• Problem description
Starting at the line with "salty (43, 1736)" and ending at the line with "Textes de référence (243, 1799)", print exactly the lines of the entries below. Pictures do not belong in the copy.

• Supplied material

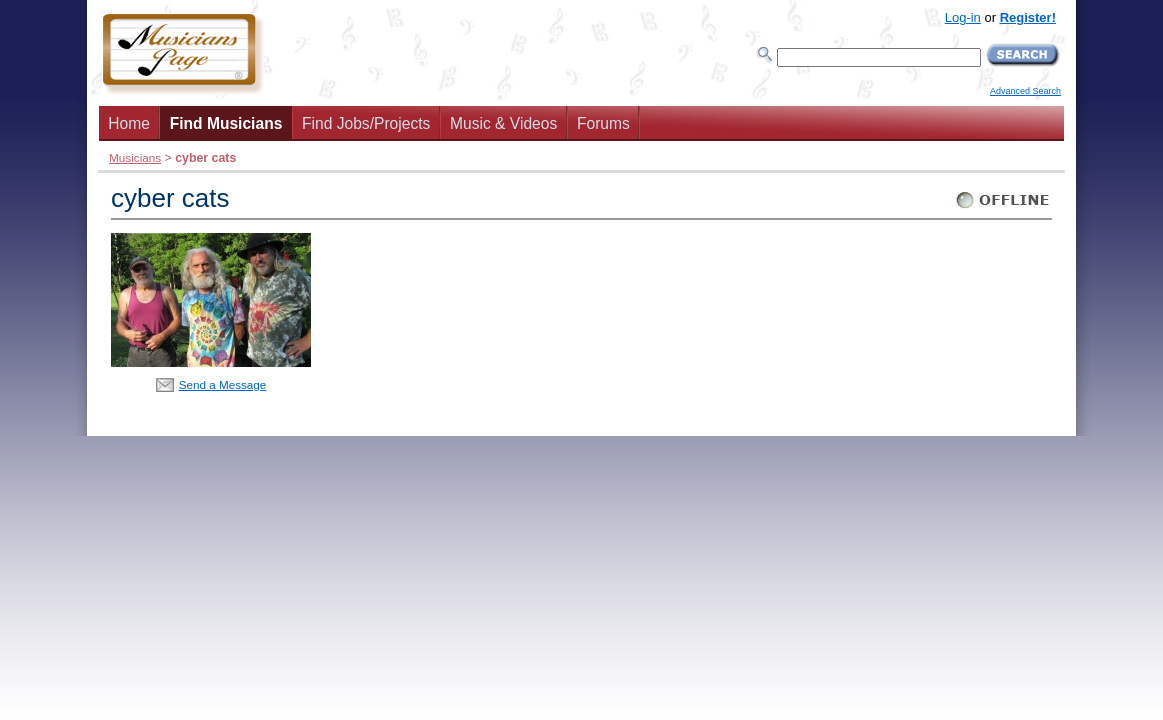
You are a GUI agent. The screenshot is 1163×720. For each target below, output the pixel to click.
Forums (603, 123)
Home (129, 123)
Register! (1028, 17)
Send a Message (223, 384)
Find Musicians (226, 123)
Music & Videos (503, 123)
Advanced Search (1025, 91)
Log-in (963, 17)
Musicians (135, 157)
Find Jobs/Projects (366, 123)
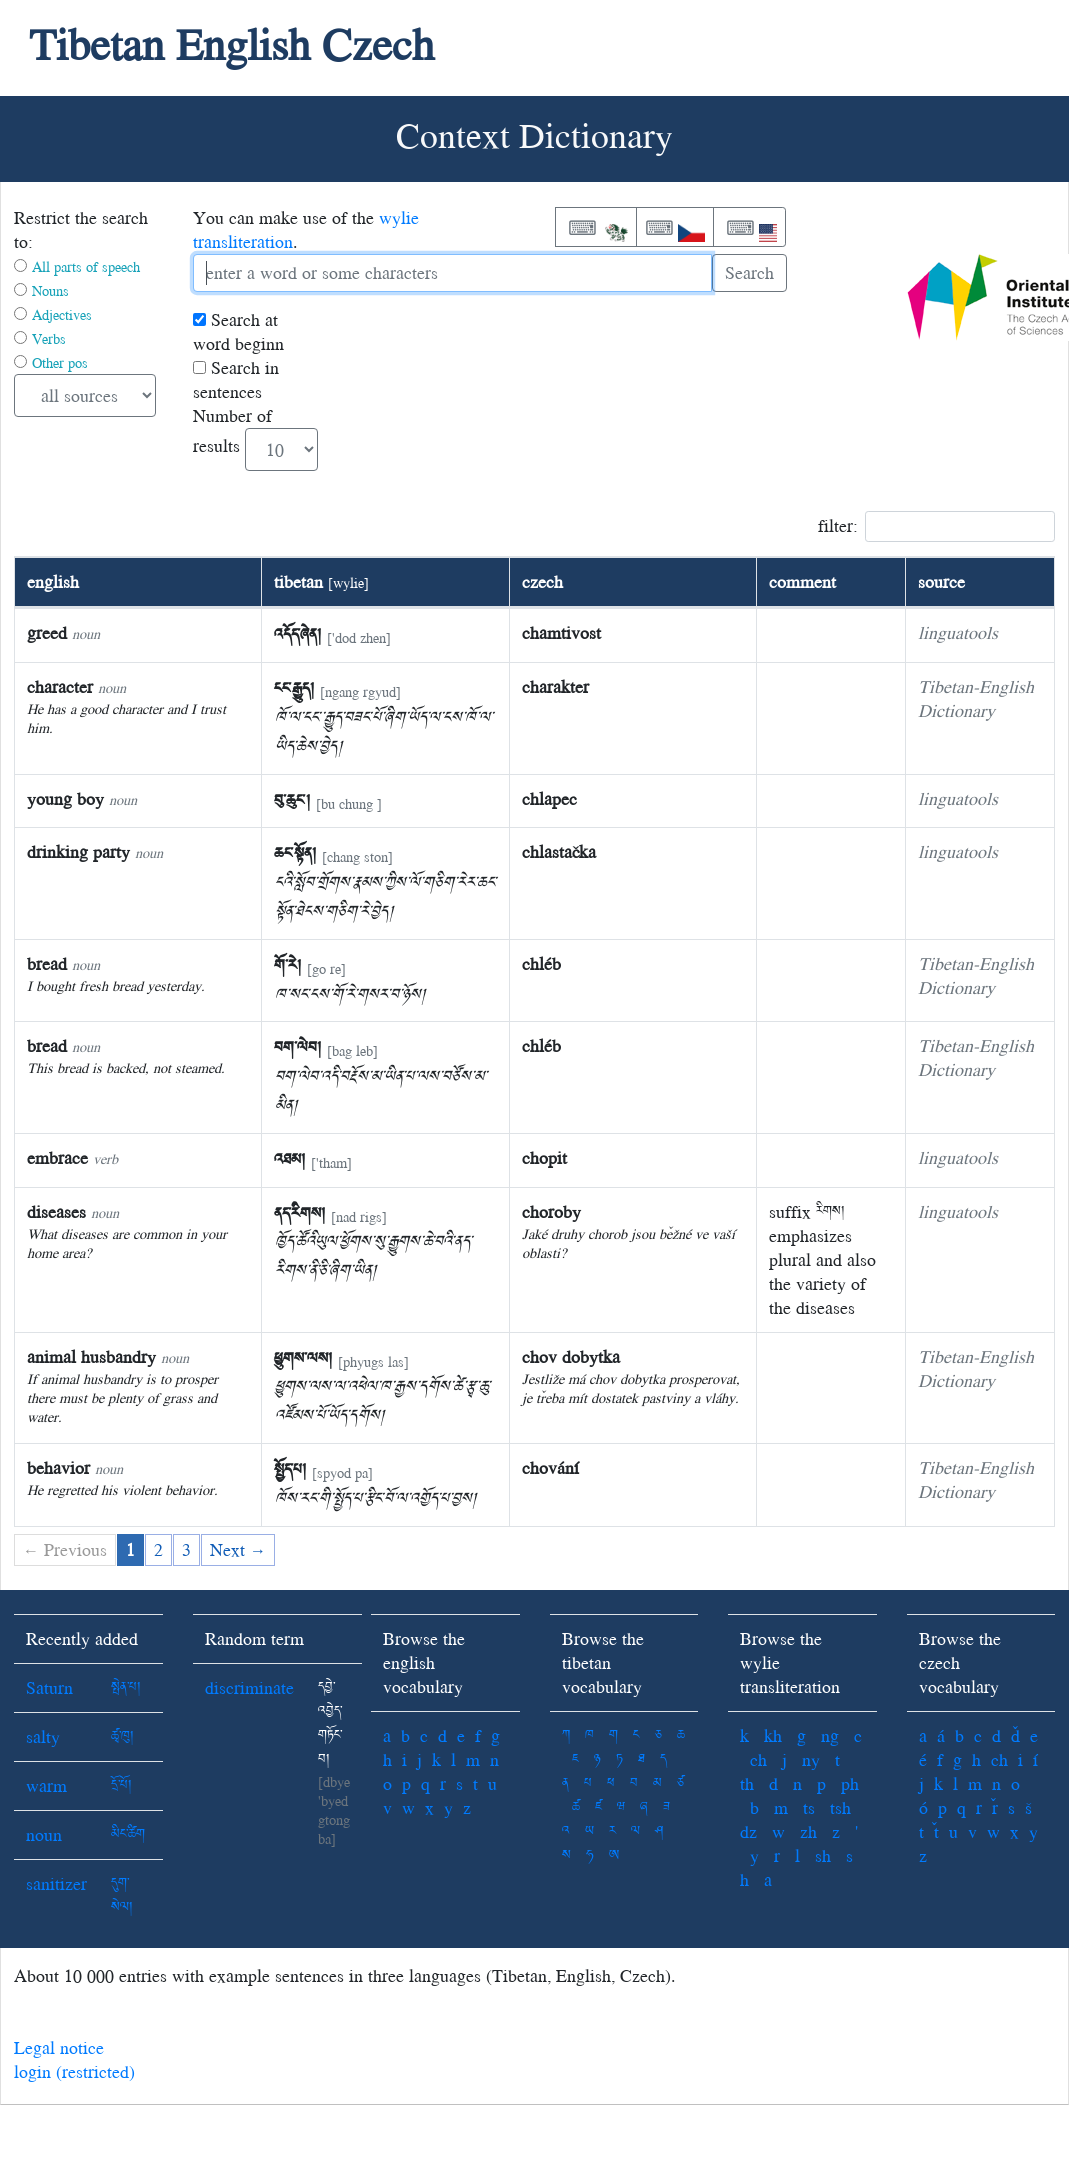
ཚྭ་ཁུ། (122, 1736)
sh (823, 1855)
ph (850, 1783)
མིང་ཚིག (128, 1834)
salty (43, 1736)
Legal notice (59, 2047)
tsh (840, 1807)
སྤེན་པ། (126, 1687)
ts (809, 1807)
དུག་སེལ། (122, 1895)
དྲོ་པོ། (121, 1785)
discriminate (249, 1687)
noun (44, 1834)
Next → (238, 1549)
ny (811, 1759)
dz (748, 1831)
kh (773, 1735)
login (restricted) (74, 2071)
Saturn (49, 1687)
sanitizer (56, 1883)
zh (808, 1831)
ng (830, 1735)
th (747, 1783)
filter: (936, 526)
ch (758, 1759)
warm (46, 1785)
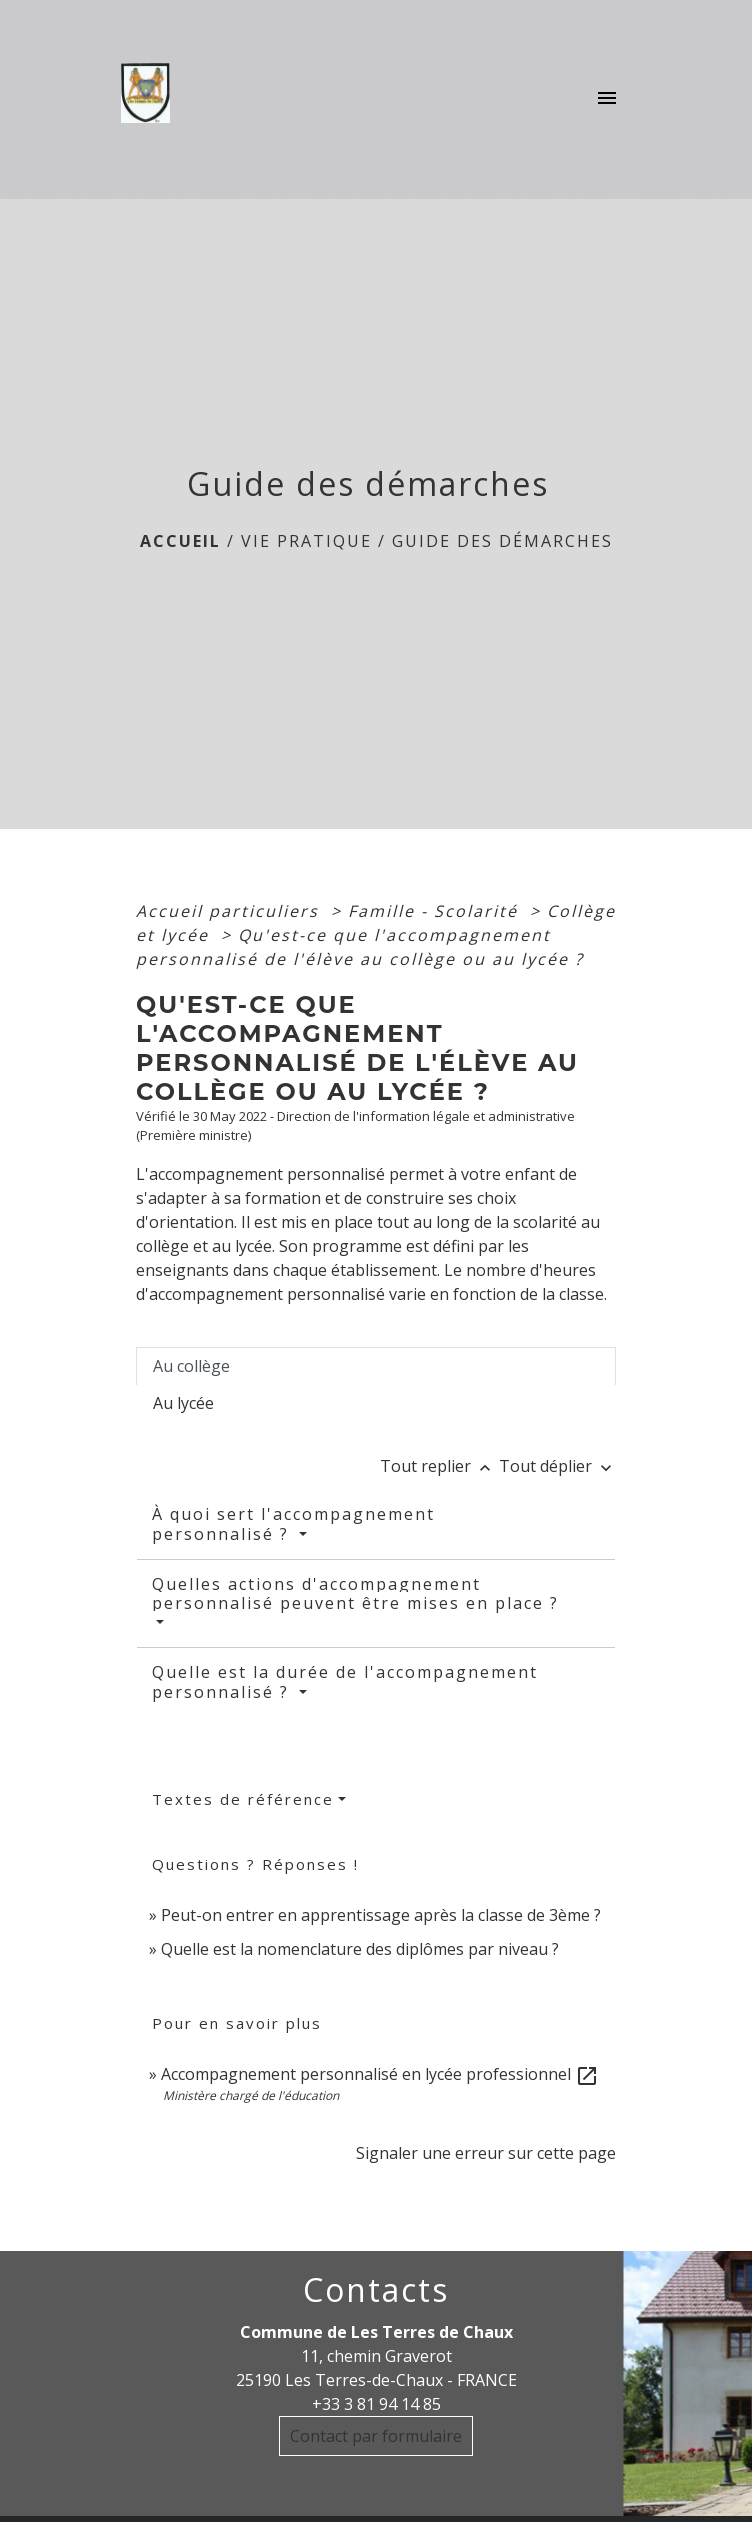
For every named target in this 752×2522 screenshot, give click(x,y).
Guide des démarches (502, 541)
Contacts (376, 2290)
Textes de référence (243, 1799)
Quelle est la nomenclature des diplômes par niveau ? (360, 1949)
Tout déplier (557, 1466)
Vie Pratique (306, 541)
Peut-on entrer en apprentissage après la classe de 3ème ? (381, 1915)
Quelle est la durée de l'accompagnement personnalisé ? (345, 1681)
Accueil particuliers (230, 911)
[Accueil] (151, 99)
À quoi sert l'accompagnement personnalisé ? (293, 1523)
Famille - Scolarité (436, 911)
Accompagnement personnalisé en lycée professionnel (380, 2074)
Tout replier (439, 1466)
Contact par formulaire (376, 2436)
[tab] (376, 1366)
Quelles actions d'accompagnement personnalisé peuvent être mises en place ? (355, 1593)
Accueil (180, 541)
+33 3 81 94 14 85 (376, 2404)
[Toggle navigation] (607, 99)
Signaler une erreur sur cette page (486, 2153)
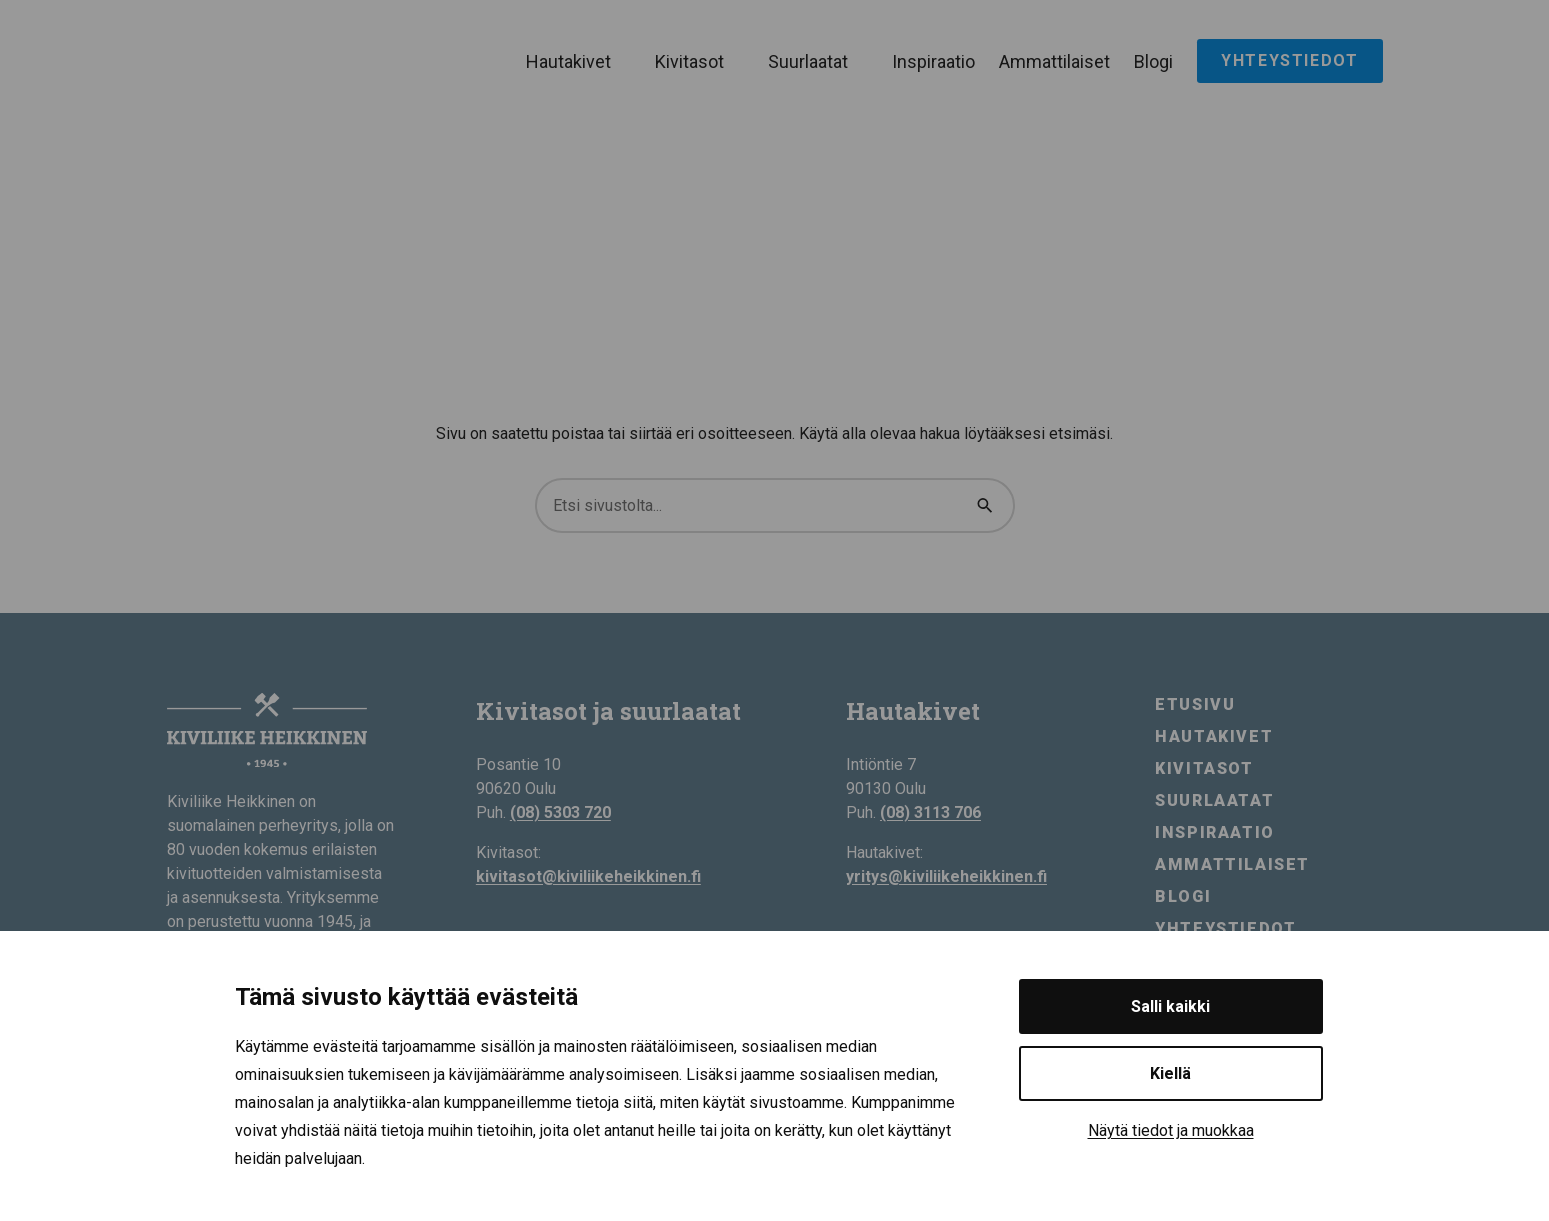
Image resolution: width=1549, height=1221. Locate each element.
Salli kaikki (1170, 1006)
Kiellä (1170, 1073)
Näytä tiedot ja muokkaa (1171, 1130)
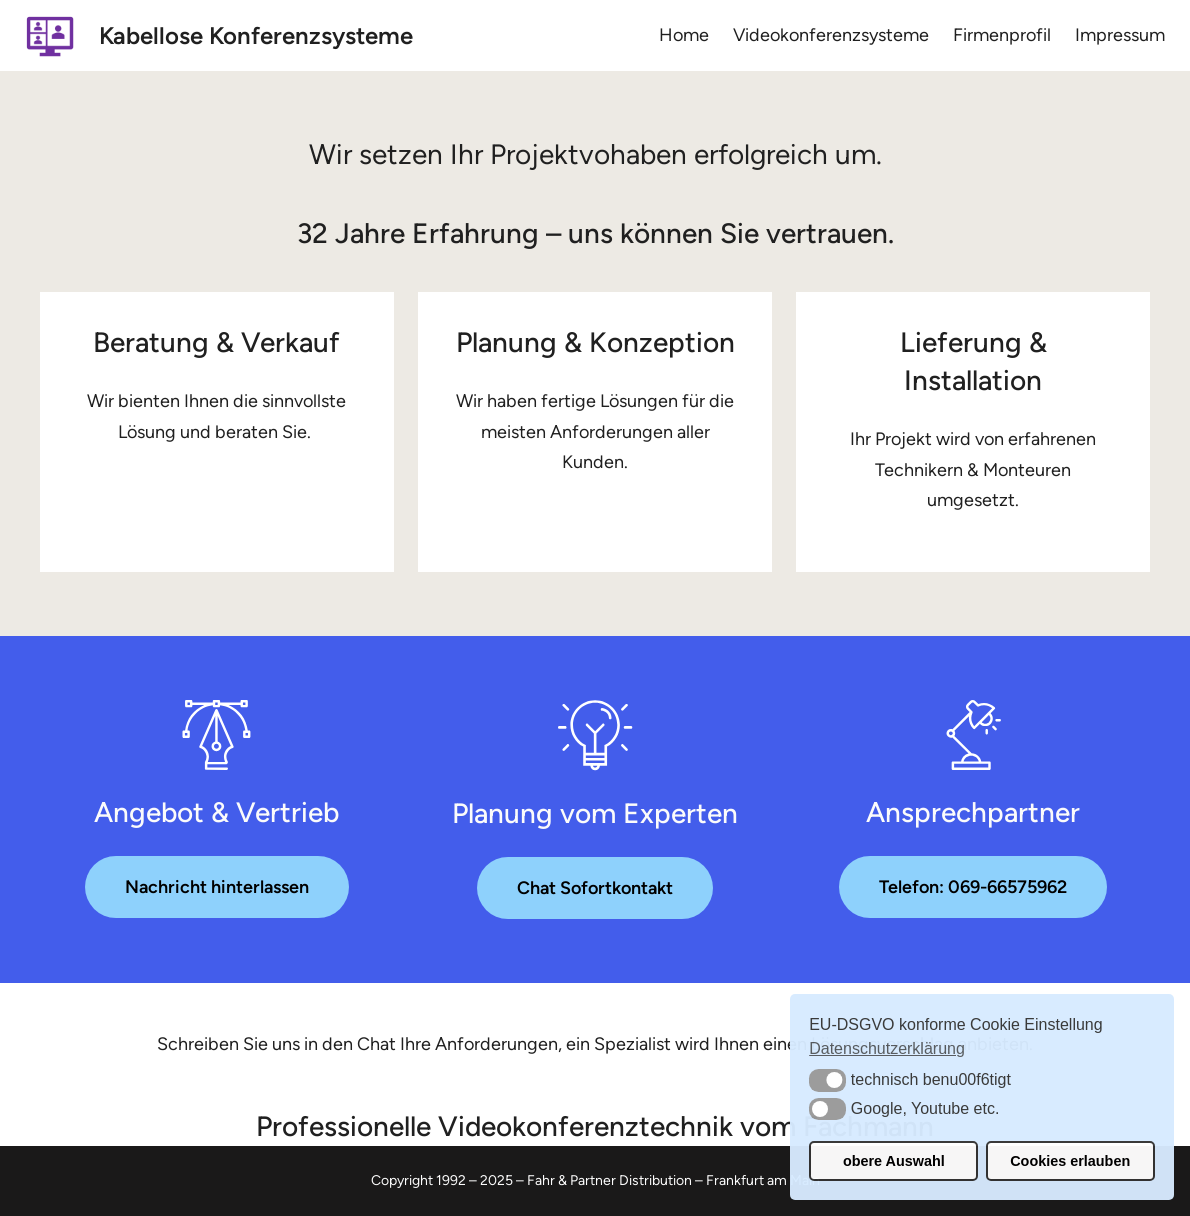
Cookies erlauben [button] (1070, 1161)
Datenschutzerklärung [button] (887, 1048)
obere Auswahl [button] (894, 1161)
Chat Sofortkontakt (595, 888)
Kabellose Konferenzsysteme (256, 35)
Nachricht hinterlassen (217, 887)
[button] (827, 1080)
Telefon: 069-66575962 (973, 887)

• Result of the exercise
salty (43, 1736)
Legal notice (59, 2047)
tsh (840, 1807)
སྤེན་པ། (126, 1687)
ts (809, 1807)
དུག་སེལ། (122, 1895)
དྲོ་པོ། (121, 1785)
discriminate (249, 1687)
noun (44, 1834)
Next → (238, 1549)
ny (811, 1759)
dz (748, 1831)
kh (773, 1735)
login (restricted) (74, 2071)
Saturn (49, 1687)
sanitizer (56, 1883)
zh (808, 1831)
ng (830, 1735)
th (747, 1783)
filter: (936, 526)
ch (758, 1759)
warm (46, 1785)
For every named target in this 752×2522 screenshot, give click(x,y).
Guide des démarches (502, 541)
Contacts (376, 2290)
Textes de référence (243, 1799)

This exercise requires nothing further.